--- Your task ---
Range to copy from the entries below: the line containing "article sous licence" through the line containing "Kav X-2 No.", inclusive. Retype only those lines, exactly, without any images.

- Opening Delimiter -

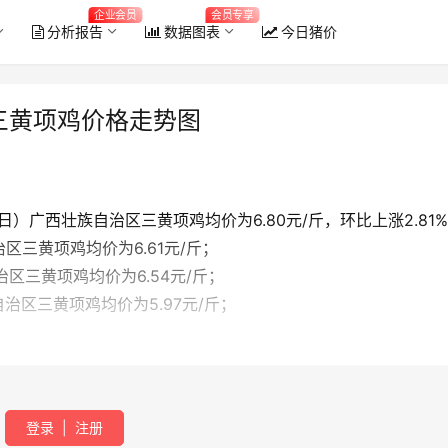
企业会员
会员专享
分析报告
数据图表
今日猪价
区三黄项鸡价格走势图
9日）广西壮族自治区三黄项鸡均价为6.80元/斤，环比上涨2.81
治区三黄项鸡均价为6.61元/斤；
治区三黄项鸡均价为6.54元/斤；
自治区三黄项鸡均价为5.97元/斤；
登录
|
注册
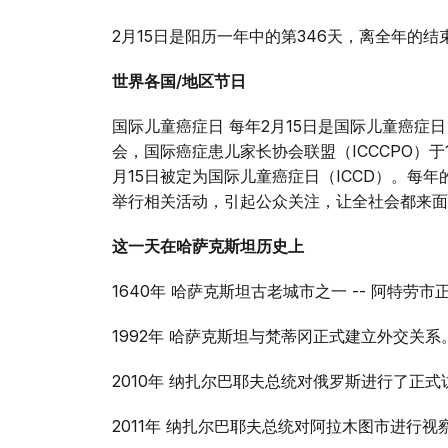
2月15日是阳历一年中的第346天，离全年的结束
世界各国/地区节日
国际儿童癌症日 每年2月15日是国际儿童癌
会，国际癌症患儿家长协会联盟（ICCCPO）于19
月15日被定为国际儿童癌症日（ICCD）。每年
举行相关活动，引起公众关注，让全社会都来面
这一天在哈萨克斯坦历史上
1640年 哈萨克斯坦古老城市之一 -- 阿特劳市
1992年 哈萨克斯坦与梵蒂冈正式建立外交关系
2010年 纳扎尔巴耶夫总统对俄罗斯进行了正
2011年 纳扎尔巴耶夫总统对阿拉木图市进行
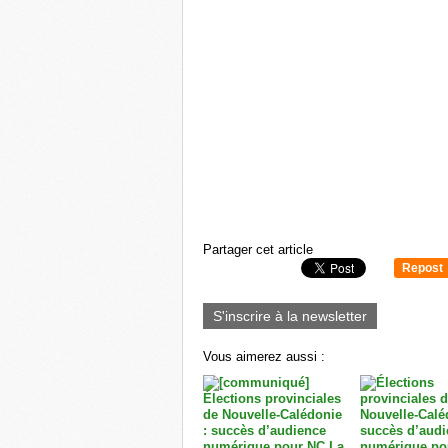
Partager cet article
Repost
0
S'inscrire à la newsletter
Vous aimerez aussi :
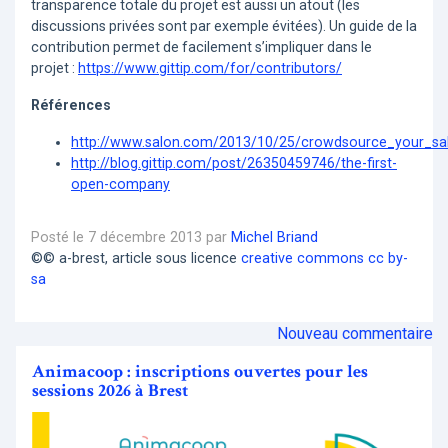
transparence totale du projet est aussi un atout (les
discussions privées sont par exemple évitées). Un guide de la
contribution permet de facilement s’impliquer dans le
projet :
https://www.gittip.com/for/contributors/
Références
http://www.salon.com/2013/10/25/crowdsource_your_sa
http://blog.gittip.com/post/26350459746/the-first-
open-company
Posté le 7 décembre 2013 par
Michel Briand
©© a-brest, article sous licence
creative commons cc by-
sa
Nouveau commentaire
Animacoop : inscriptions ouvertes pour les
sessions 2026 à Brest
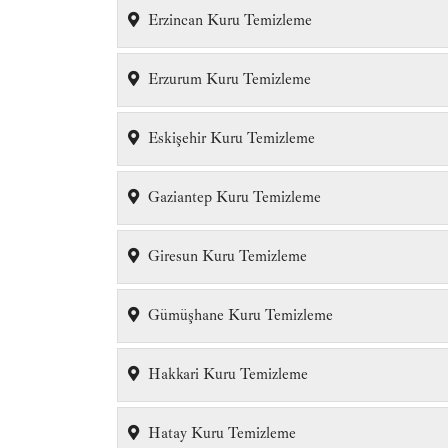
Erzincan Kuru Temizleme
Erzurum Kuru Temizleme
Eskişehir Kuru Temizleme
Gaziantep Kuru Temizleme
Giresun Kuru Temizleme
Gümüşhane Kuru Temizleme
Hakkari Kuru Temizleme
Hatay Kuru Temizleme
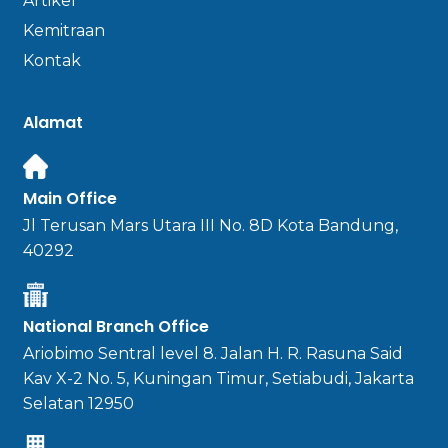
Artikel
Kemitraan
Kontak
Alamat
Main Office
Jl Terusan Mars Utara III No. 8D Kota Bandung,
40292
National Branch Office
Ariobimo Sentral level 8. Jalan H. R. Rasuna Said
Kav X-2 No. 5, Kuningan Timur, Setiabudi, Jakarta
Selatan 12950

- Closing Delimiter -

--- Answer for the task ---
©© a-brest, article sous licence
creative commons cc by-
sa
Nouveau commentaire
Animacoop : inscriptions ouvertes pour les
sessions 2026 à Brest
Erzincan Kuru Temizleme
Erzurum Kuru Temizleme
Eskişehir Kuru Temizleme
Gaziantep Kuru Temizleme
Giresun Kuru Temizleme
Gümüşhane Kuru Temizleme
Hakkari Kuru Temizleme
Hatay Kuru Temizleme
Artikel
Kemitraan
Kontak
Alamat
Main Office
Jl Terusan Mars Utara III No. 8D Kota Bandung,
40292
National Branch Office
Ariobimo Sentral level 8. Jalan H. R. Rasuna Said
Kav X-2 No. 5, Kuningan Timur, Setiabudi, Jakarta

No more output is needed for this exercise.